Translated by Melvyn Clarke
The man with the round face and the short hair touches the mid-point of his spectacles above the bridge of his nose and looks around a group of nine boys. Then he says: My name is Georg Heinrich Emmerich. Welcome to the Photography Training and Research Institute.
I came across an engraving in an old book, which showed an old sage receiving inspiration through rays of light. And indeed history is full of such inspiration, knowledge without light is unthinkable and light itself has become its symbol. Particularly over the last few centuries, we have learnt to tame light and to harness it for our grand scientific tasks. The telescope and microscope have expanded the world's boundaries in both directions, revealing undreamt of dimensions of reality. Our fellow countryman, Wilhelm Röntgen, recently discovered rays that penetrate matter. And, likewise in the fields of art and entertainment, there are countless aids and devices that take advantage of the interplay between light and the human eye: for instance, I might mention at random the lanterna magica, camera obscura, camera lucida, diorama, kinetoscope, praxinoscope and magic drum. Gentlemen, I could pile up example upon example, but this might well be needless, as I do not at all doubt that you are aware why you are here: photography is nothing more than another fascinating manifestation of what light can do in man's hands. But this time, of course, we have not expanded space by using a telescope or a microscope, we have actually stopped time. At last we can immortalize transient existence, just as whole generations of poets have tried to do before us.

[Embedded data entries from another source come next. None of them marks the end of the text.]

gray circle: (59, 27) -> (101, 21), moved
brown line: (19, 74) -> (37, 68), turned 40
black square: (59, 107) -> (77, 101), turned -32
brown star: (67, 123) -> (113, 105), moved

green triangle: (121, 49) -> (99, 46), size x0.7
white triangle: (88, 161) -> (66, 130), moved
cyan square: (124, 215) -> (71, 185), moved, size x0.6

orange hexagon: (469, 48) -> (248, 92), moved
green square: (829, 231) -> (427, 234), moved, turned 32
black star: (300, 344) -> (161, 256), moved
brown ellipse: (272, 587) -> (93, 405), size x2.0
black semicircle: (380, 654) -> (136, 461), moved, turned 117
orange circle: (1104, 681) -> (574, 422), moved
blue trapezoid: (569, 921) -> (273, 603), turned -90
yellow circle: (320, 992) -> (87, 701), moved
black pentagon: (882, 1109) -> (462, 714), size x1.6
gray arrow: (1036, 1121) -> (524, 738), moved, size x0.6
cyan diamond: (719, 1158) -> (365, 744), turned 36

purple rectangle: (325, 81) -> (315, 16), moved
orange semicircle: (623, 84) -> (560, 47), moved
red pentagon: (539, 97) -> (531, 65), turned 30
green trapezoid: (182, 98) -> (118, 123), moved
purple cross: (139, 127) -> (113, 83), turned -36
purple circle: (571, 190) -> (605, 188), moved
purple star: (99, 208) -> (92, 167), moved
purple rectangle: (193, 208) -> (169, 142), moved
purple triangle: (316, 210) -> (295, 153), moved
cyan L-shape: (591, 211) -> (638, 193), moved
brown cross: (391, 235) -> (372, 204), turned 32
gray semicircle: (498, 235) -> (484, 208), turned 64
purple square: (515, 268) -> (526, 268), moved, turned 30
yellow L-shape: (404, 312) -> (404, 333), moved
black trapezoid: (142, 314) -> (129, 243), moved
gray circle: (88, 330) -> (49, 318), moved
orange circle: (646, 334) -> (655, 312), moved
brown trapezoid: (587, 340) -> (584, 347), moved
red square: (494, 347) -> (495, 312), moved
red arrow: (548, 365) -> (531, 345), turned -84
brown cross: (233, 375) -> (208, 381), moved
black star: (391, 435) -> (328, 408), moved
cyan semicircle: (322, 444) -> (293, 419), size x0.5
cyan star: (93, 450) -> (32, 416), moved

Emmerich looks out of the window and undoes his jacket buttons. He is just thirty-one-years-old, but his hair is already receding. As he returns his gaze to the classroom, an imperceptible smile seems to pass his lips. Some of you have only been in Munich a couple of days, he says, so perhaps you don't know there is a bohemian quarter here called Schwabing: you will surely soon get to know the local hostelries there. A couple of days ago I went there to visit a painter, and as chance would have it, he was already entertaining another of his friends, a poet. And when this young man found out I was a photographer he admitted to me: Just once I would like to hold a ray of light right there in my hand and to write with it – just once! I cannot tell you this young man's name, but I do understand him very well. Photography does have its pathos. This is partly reflected directly in the etymology – the term photography is made up of the Greek words for light and writing. We photographers might be said to be writing down the world with light. And our aim over the next two years will be no less than to teach you, if you will, calligraphy with light.